In both cases Partially similar results are being obtained, the prediction for the year 2006 is different from the author, it is higher, therefore the percentage of error is higher.

In [91]:
def ModelA(x1,x2,x3,x4,x5,x6,x7,x8):
  return (-63.325 - (0.0683*x1) + (0.0589*x2) + (0.0058*x3) + (0.2076*x4) - (1.0603*x5) + (58.2047*x6) + (0.5673*x7) + (0.8103*x8))

def ModelB(x1,x2,x3,x4,x5,x6,x7,x8):
  return (-63.325 - (0.0683*x1) + (0.0589*x2) + (0.2076*x4) + (0.8103*x8))

def evaluate(d):
    mA = [None] * len(d)
    mB = [None] * len(d)
    eA = [None] * len(d)
    eB = [None] * len(d)
    vy = [None] * len(d)
    year = [None] * len(d)

    for i in range(len(d)):    
      mA[i]= ModelA(d.iloc[i]['x1'], d.iloc[i]['x2'],d.iloc[i]['x3'],d.iloc[i]['x4'],d.iloc[i]['x5'],d.iloc[i]['x6'],d.iloc[i]['x7'],d.iloc[i]['x8']);
      mB[i]= ModelB(d.iloc[i]['x1'], d.iloc[i]['x2'],d.iloc[i]['x3'],d.iloc[i]['x4'],d.iloc[i]['x5'],d.iloc[i]['x6'],d.iloc[i]['x7'],d.iloc[i]['x8']);
      vy[i] = d.iloc[i]['y'] 
      eA[i] = 100*((mA[i] - d.iloc[i]['y'])/mA[i])
      eB[i] = 100*((mB[i] - d.iloc[i]['y'])/mB[i])
      year[i] =  d.iloc[i]['year'] 

    return year, vy, mA, eA, mB, eB 

data = df1[df1['year']>=2002]
year, vy, mA, eA, mB, eB = evaluate(data)
results = pd.DataFrame(list(zip(year, vy, mA, eA, mB, eB)), 
               columns =['Year', 'Output', 'Modelo A', 'Error', 'Modelo B', 'Error']) 
results
Out[91]:
Year Output Modelo A Error Modelo B Error
0 2002.0 611.55 595.277920 -2.733527 608.498598 -0.501464
1 2003.0 715.87 693.577599 -3.214118 705.575645 -1.459001
2 2004.0 810.95 849.162143 4.499982 856.301361 5.296192
3 2005.0 905.10 965.194674 6.226171 971.735375 6.857358
4 2006.0 962.30 1163.334112 17.280858 1167.160250 17.552024

J. What conclusions can you get from this Task and the process of repeating the tests of an article and trying to obtain the same results as the authors?

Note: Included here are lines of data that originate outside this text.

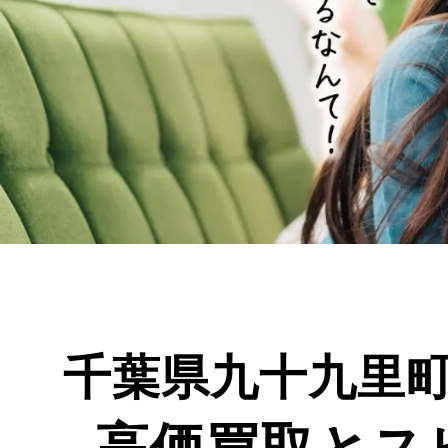
千葉県九十九里
高価買取とス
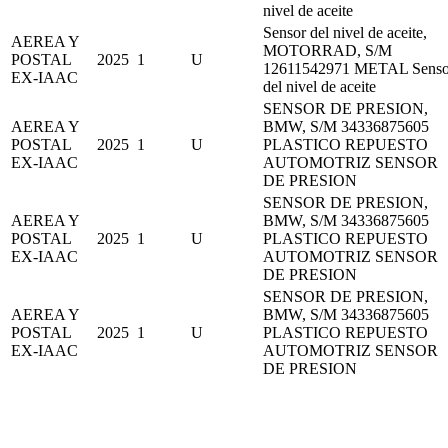
nivel de aceite
Sensor del nivel de aceite,
AEREA Y
MOTORRAD, S/M
POSTAL
2025
1
U
12611542971 METAL Senso
EX-IAAC
del nivel de aceite
SENSOR DE PRESION,
AEREA Y
BMW, S/M 34336875605
POSTAL
2025
1
U
PLASTICO REPUESTO
EX-IAAC
AUTOMOTRIZ SENSOR
DE PRESION
SENSOR DE PRESION,
AEREA Y
BMW, S/M 34336875605
POSTAL
2025
1
U
PLASTICO REPUESTO
EX-IAAC
AUTOMOTRIZ SENSOR
DE PRESION
SENSOR DE PRESION,
AEREA Y
BMW, S/M 34336875605
POSTAL
2025
1
U
PLASTICO REPUESTO
EX-IAAC
AUTOMOTRIZ SENSOR
DE PRESION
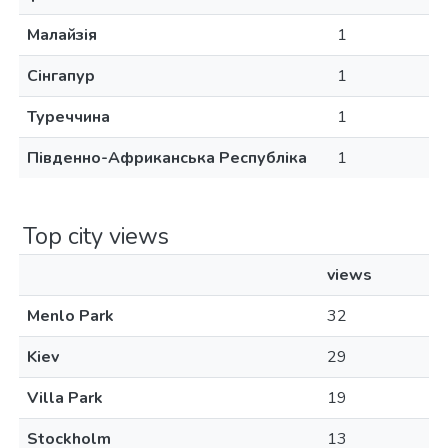
Малайзія
1
Сінгапур
1
Туреччина
1
Південно-Африканська Республіка
1
Top city views
views
Menlo Park
32
Kiev
29
Villa Park
19
Stockholm
13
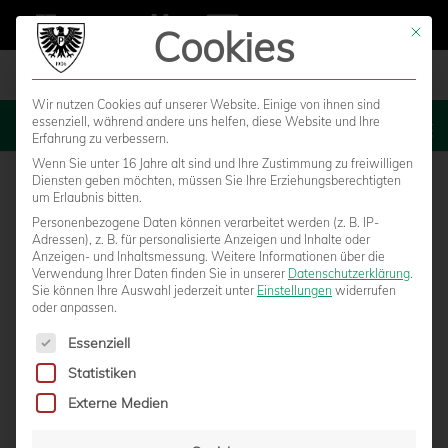
Cookies
Mit die
Wir nutzen Cookies auf unserer Website. Einige von ihnen sind
essenziell, während andere uns helfen, diese Website und Ihre
MENU
Erfahrung zu verbessern.
Wenn Sie unter 16 Jahre alt sind und Ihre Zustimmung zu freiwilligen
Diensten geben möchten, müssen Sie Ihre Erziehungsberechtigten
um Erlaubnis bitten.
Personenbezogene Daten können verarbeitet werden (z. B. IP-
Adressen), z. B. für personalisierte Anzeigen und Inhalte oder
Anzeigen- und Inhaltsmessung.
Weitere Informationen über die
Verwendung Ihrer Daten finden Sie in unserer
Datenschutzerklärung
.
Sie können Ihre Auswahl jederzeit unter
Einstellungen
widerrufen
oder anpassen.
Es folgt eine Liste der Service-Gruppen, für die eine Einwilligun
Essenziell
Statistiken
LETZTE INFOS ZUM POKAL-
Externe Medien
VIERTELFINALE GEGEN ERKENSCHWICK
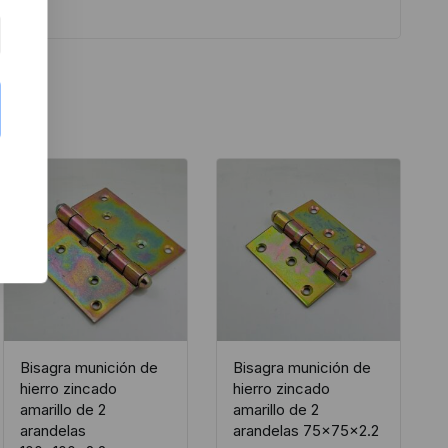
Bisagra munición de
Bisagra munición de
hierro zincado
hierro zincado
amarillo de 2
amarillo de 2
arandelas
arandelas 75x75x2.2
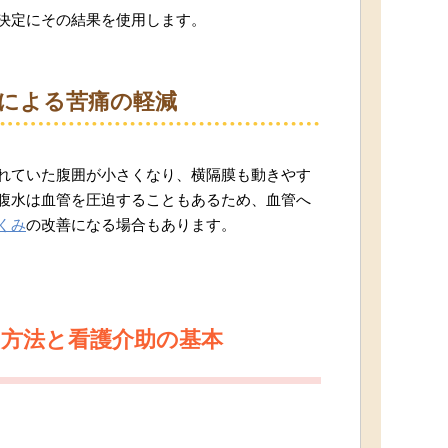
決定にその結果を使用します。
による苦痛の軽減
れていた腹囲が小さくなり、横隔膜も動きやす
腹水は血管を圧迫することもあるため、血管へ
くみ
の改善になる場合もあります。
の方法と看護介助の基本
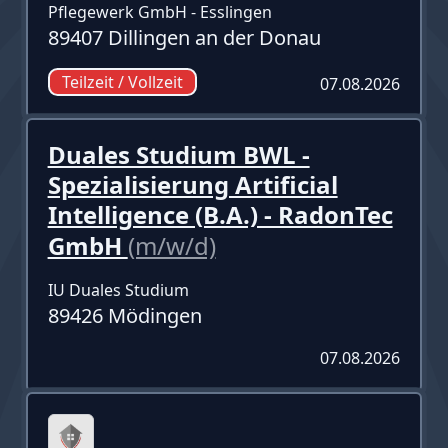
Pflegewerk GmbH - Esslingen
89407 Dillingen an der Donau
Teilzeit / Vollzeit
07.08.2026
Duales Studium BWL -
Spezialisierung Artificial
Intelligence (B.A.) - RadonTec
GmbH
(m/w/d)
IU Duales Studium
89426 Mödingen
07.08.2026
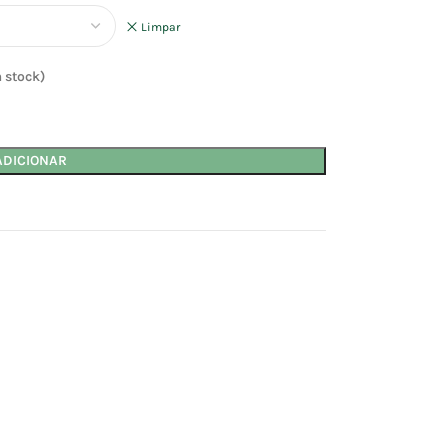
Limpar
 stock)
ADICIONAR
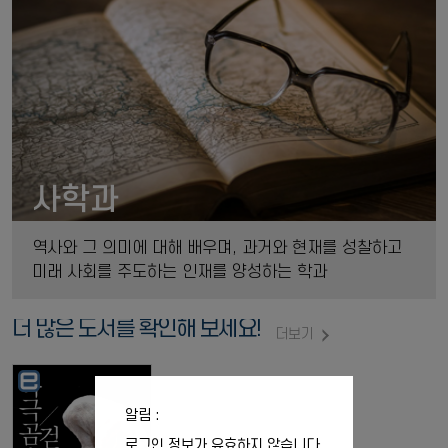
사학과
역사와 그 의미에 대해 배우며, 과거와 현재를 성찰하고
미래 사회를 주도하는 인재를 양성하는 학과
더 많은 도서를 확인해 보세요!
더보기
알림 :
로그인 정보가 유효하지 않습니다.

People trust the results of a scientific researching and almost never repeat the author's experiments, in this case I found discrepancies in the values that were predicted for the year 2006, which dramatically changed the expected error, and therefore also the error average, where both models have almost the same average percentage of error in their predictions.

K. What are your thoughts about this article published with missing data and results with clear discrepancies?

It is difficult to trust results where it is not clear how they used the dataset, sometimes the authors do not dedicate a paragraph to explain the origin and the real status of their dataset and that will always generate discrepancies in the experiments.